(Supplied records begins)

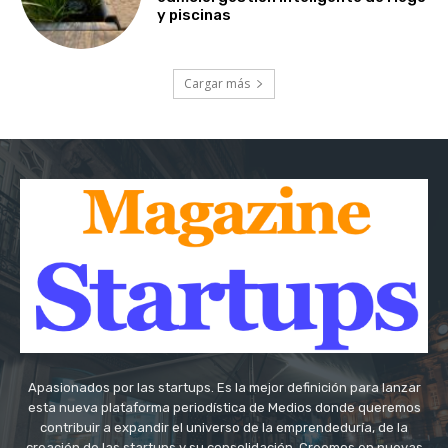
y piscinas
Cargar más
Apasionados por las startups. Es la mejor definición para lanzar
esta nueva plataforma periodística de Medios donde queremos
contribuir a expandir el universo de la emprendeduría, de la
creación de las startups y su consolidación. Creemos en nuevas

(Supplied records ends)

Problem details:
Your answer is the line containing "Apasionados por las" plus every line after it through the end of the entries, given again exactly and alone.

Reply:
Apasionados por las startups. Es la mejor definición para lanzar
esta nueva plataforma periodística de Medios donde queremos
contribuir a expandir el universo de la emprendeduría, de la
creación de las startups y su consolidación. Creemos en nuevas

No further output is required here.